Managing Meta Data for Corporate Savings
Meta data is an incredibly valuable yet underused IT asset. Failing to leverage the meta data sitting within computer systems and applications in a migration to Web-based services will ultimately result in wasted time and money.
Meta data is often described as data about data. However, that definition is vague and incomplete. Looking at the equation "meta data-plus-data-equals-information," meta data can more succinctly be described as data that expresses the context or relativity of data.
In practical terms, meta data describes critical factors about systems and applications, such as where a particular data source is located and the data types that are used by these systems and applications. Thorough understanding of the meta data sitting within systems is crucial to lowering software development and maintenance costs as well as unlocking a "lazy" asset: the data itself.
Meta data enables better understanding of corporate data and systems. More than providing documentation about how the system runs, it tells companies where the system is running and where the physical resources being used by the system are located. When meta data is accessible, applications become easier to maintain and (if necessary) replace. Additionally, meta data helps spot potential pitfalls and errors, such as - in the case of the Y2K challenge - finding a date field that cannot support a change in century.
Meta Data as a Key to Transformation
For a major credit card issuer, meta data recently became the cornerstone of a complete data management transformation.

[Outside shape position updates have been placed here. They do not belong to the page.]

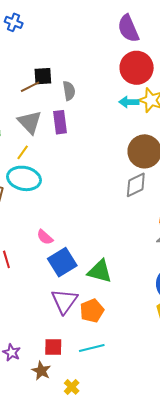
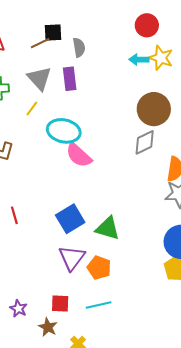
red circle: (137, 68) -> (147, 25), size x0.7
cyan ellipse: (24, 178) -> (64, 131), moved
pink semicircle: (45, 237) -> (79, 155), moved, size x1.6
orange pentagon: (92, 311) -> (99, 268), turned -30

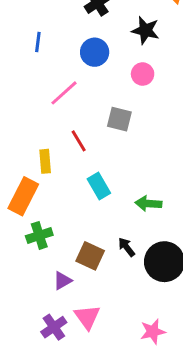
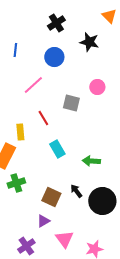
pink circle: (143, 74) -> (97, 87), moved
purple triangle: (63, 281) -> (43, 221), moved
pink triangle: (87, 317) -> (64, 239), moved

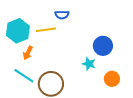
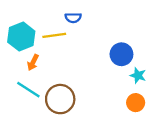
cyan star: (89, 64) -> (138, 75), moved
orange circle: (112, 79) -> (136, 103), moved

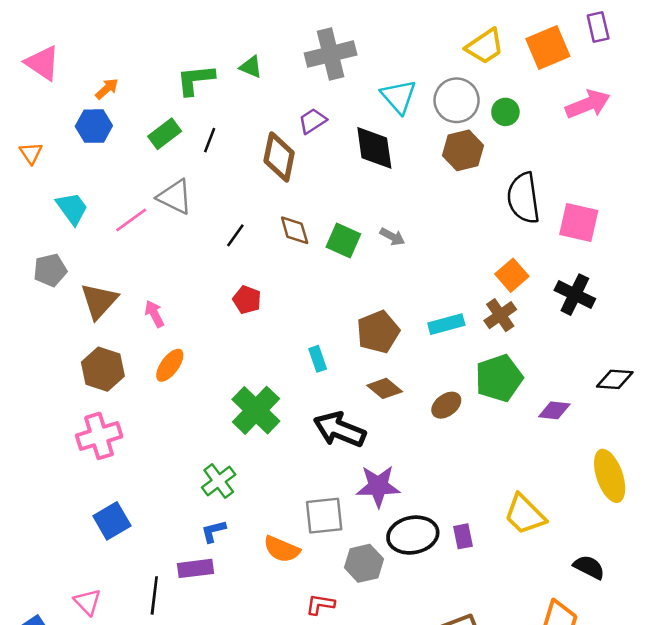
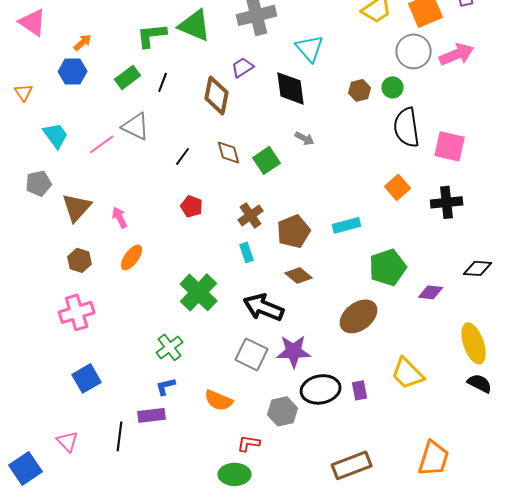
green triangle: (251, 67) -> (195, 25), size x1.8
gray circle: (457, 100) -> (414, 51), moved
green circle: (505, 112) -> (393, 87), moved
brown hexagon: (463, 150) -> (360, 90), size x0.7
gray arrow: (392, 237) -> (305, 138), moved
green square: (343, 241) -> (267, 160), turned 32
black cross: (575, 295) -> (447, 202), turned -32
brown cross: (500, 315) -> (251, 215), moved
brown hexagon: (103, 369) -> (80, 260), size x0.7
brown ellipse: (446, 405) -> (359, 316), moved, size x1.6
gray square: (324, 516) -> (252, 354), moved, turned 32
black semicircle: (589, 567) -> (480, 383), moved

The company needed to significantly reduce the time required to integrate acquired credit card portfolio data into the existing infrastructure. By capturing key integration meta data - such as business vocabulary, entity relationship models, transformation models and Web services definitions - the company was able to quickly identify the mapping from the new portfolio into the existing data structures, as well as provide the ability to dynamically execute those mappings on demand. So far, the process has been reduced from 9-12 months down to two-to-three months.
Extensible markup language (XML) played a key role in the design of this data management strategy. First, all the integration meta data was captured in XML vocabularies. Common warehouse metamodel (CWM) was used to capture the entity relationship and transformation models. Web services definition language (WSDL) and universal definition and discovery interface (UDDI) vocabularies were used to capture Web services meta data. Finally, the business vocabulary was captured using ontology vocabularies, such as resource definition framework (RDF) and Web ontology language (OWL).
It is worth noting that this meta data capture environment's use of XML standards allowed it to deliver a collaborative design environment for data warehouse, business intelligence and transformation modeling - where each used a different application.
The Business Value of Meta Data
When a company gains a thorough understanding of the data it possesses, it can then intelligently decide what benefit that data provides to the organization. Moreover, when the meta data is made available to all appropriate corporate personnel, the outgrowth is often new and innovative ways to use that data.
For example, if the IT department is the only group that has access to the meta data, the integrations and reports developed will be limited by the scope of IT's understanding of the business. However if the business manager for new account development has access to a source of well-defined meta data, then he/she can work with IT to identify how to formulate a campaign for attracting new customers. This reuse and sharing of data and metadata leads to lower costs for software development, implementation, maintenance, and increases the opportunity for standardization of information across the company.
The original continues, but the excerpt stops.